İslam tarihi demek daima galip gelmek değildir. Bu öyle şanlı bir tarih ki peygamberlerin dahi şehit edildiği imtihan yolculuğudur. Şehadet mağlup olmak değildir. İki güzellikten en imrenilenidir. Özel ve genel imtihan kendi içinde birçok sır ve hakikatleri barındırmaktadır. Böyle zamanlarda doğru düşünmek ve istikamette sabretmek büyük azm isteyen amellerdendir. Yaşadığım mevcut durumda üç husus vardır. Kendi şahsiyetimizin dini durumu, yaşadığımız devlet ve toplumun din hissiyatı ve son olarak müminlerin yeryüzünde ki halleridir. Bu üç durumda başarı yoksa yıkım kaçınılmaz olur. İslam tarihini üç yönden incelemelidir. Hz Adem’le başlayan ve Hz Muhammed’le şahlanan ve son olarak Osmanlı ile uzun bir yol alan ve son asra dinin toplum hayatından uzaklaştırıldığı ve çeşitli yasaklarla örülü bir çember içinde girdiğimiz halimizdir.

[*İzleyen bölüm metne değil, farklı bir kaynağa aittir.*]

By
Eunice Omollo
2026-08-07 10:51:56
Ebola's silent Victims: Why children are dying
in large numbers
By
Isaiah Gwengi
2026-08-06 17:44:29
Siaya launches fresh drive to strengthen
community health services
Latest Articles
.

Her dönemin acı ve tatlı hatıraları vardır. Osmanlı dönemi alimleri, halkı, askerleri ve sivilleriyle cumhuriyet dönemine girilmiştir. Hala içimizde Osmanlı döneminde doğan insanlarımız vardır. O günün olay ve tartışmalarına girmeyeceğim ancak Osmanlı döneminde doğup, cumhuriyet döneminde yaşayan bazı alimlerle ilgili bir tespitimi yazmak istiyorum.

Cumhuriyet kurulunca Osmanlıdan intikal eden alimlerimizin durumu neydi?

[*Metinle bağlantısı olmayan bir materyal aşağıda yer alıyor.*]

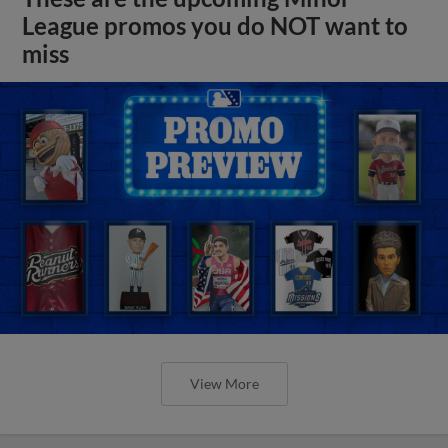
League promos you do NOT want to
miss
View More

1-      Cumhuriyet dönemini protesto edip ülkeden ayrılanlar ve dönmeyenler. Şeyhu’l İslam Mustafa Sabri Efendi.  (1869-1954)

2-      İdam edilen, İskilipli Mehmed atıf efendi (1875-1926)

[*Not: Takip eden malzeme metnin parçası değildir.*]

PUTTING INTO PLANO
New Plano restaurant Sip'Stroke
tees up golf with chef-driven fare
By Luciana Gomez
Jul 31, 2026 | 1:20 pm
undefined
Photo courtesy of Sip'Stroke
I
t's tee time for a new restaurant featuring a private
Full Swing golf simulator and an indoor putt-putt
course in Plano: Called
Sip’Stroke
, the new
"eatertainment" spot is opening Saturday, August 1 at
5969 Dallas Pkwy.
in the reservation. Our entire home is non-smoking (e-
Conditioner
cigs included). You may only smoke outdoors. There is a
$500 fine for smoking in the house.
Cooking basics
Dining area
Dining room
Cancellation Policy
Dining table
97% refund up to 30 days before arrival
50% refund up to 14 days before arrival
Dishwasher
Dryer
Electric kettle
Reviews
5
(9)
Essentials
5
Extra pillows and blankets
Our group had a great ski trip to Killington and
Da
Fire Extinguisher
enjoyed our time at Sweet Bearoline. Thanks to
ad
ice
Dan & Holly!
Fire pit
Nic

3-      Yurt dışına çıkıp geri dönenler. Mehmet Akif Ersoy (1873-1936)

4-      Yurt içinde olup tam muhalif olanlar Saidi Nursi (1878-1960), Ahıskalı Ali Haydar Efendi 1866-1960, Esat Erbili (1847-1931)

5-      İdamla yarılanıp sonrasında yalnız ve sessiz essiz kalanlar Elmalılı Hamdi gibi olanlar. (1878-1942) Yıllarca evinden hiç çıkmadan yaşamını sürdürdü.

6-      Muhalif damarı olsa da sistem içinde çalışanlar. Ömer Nasuhi Bilmen (1883-1971) ve Ahmet H Akseki (1887-1951). Bunun tipik bir örneğini Necip Fazıl Kısakürek’le yaşadıkları bir diyalogda görebiliriz:

 “Hocam dedim ona, günün şartlarına göre, siz bu makamda oturacağınıza  Sırtınızda bir küfe, kanalizasyon temizleyiciliği yapsanız ve necaset taşısanız daha hafif olmaz mı? Yüzü kireç kesildi. O kadar ki, arkasındaki kireç rengi duvardan çehresini ayırt edemedim. ‘Hakkın var Necip Fazıl’ dedi; ‘fakat ben bu makama, daha fazla kötülüğe mani olmak için katlanıyorum”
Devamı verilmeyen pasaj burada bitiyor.